Bloomberg cites data from Crypto Fund Research that indicates that 125 new crypto venture funds — which typically provide capital in exchange for an equity stake — launched in 2018, as compared with 115 new investment-oriented crypto hedge funds.
In 2017, by contrast, new hedge funds outnumbered venture funds by 47: 136 hedge funds as compared with 85 venture funds.
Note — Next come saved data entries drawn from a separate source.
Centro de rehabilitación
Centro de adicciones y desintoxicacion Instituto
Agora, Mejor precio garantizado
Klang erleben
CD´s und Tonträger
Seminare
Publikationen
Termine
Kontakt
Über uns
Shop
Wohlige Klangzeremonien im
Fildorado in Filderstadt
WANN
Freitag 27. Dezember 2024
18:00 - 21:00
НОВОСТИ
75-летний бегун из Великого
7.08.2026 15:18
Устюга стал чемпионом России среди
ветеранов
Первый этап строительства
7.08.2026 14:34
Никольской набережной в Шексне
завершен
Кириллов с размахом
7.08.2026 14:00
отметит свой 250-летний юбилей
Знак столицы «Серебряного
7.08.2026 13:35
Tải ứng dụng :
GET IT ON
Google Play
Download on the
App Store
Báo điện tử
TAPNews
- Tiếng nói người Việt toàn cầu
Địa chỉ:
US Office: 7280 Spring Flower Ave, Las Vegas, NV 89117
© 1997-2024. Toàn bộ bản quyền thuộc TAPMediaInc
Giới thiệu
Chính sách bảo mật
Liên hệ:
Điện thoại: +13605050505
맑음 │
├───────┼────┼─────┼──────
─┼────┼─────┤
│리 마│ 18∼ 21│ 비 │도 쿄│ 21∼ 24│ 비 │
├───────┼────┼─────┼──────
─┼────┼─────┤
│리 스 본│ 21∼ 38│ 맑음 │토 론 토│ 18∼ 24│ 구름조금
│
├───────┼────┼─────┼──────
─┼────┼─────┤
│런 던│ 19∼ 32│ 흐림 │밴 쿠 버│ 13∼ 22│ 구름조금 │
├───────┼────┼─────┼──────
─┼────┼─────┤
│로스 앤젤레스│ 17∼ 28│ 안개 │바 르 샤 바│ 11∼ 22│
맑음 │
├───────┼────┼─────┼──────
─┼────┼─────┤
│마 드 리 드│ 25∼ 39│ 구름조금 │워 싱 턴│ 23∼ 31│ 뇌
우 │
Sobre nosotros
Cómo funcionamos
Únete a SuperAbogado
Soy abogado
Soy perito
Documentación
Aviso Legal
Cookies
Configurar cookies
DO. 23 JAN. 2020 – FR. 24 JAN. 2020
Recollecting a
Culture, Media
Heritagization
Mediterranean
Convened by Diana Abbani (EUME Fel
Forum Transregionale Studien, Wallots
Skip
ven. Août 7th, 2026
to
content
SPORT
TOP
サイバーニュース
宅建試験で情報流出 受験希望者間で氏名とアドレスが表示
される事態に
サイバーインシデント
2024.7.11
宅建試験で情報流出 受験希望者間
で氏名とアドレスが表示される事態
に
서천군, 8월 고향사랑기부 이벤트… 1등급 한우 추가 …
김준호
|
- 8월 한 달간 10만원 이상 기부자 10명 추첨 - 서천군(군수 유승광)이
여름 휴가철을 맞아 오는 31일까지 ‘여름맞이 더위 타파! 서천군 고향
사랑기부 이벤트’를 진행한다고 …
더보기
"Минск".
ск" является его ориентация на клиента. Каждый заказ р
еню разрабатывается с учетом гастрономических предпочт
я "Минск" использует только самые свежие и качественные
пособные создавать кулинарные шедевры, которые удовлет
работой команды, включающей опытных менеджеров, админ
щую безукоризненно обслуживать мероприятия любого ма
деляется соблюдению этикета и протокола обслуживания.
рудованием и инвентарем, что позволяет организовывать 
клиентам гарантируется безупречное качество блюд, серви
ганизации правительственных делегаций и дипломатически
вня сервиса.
In 2016, 36 hedge funds were launched as compared with 16 venture outfits.
Bloomberg interviewed multiple industry figures who attributed the shift to the weakness in the initial coin offering (ICO) market — which was hit last year by both depressed cryptocurrency prices and a regulatory crackdown whose ultimate consequences remain to be seen.
With so many investors burned by the difficult trading climate, the moment is opportune for venture capitalists, as Jeff Dorman, partner and portfolio manager at Los Angeles-based Arca, argued:
“There’s going to be a lot of opportunity in distressed buying and even activist investing. Often you can buy below even the cash value of the company.”
Kyle Samani, managing partner at Multicoin Capital Management in Austin, Texas — which has historically pursued both a venture strategy as well as making token investments — noted that:
“Funds have silently transformed from hedge funds into venture funds as their liquid portfolios shrank in value, making a very high percentage of AUM [assets under management] illiquid.”
Another aspect of the changing tide is the reportedly rising popularity of SAFTs (Simple Agreements for Future Tokens), which allow funds to buy yet-to-be-issued tokens at slashed prices of up to 80 percent.
Pantera Capital Management’s Paul Veradittakit told Bloomberg that Pantera’s own ICO investment fund “is getting a lot more similar to venture,” and that SAFTs in particularly are a “de-risk[ing strategy that is] very very helpful.”
Bloomberg cites data from the Eurekahedge Crypto-Currency Hedge Fund Index, which estimates crypto hedge funds’ losses last year to have been about 70 percent on average.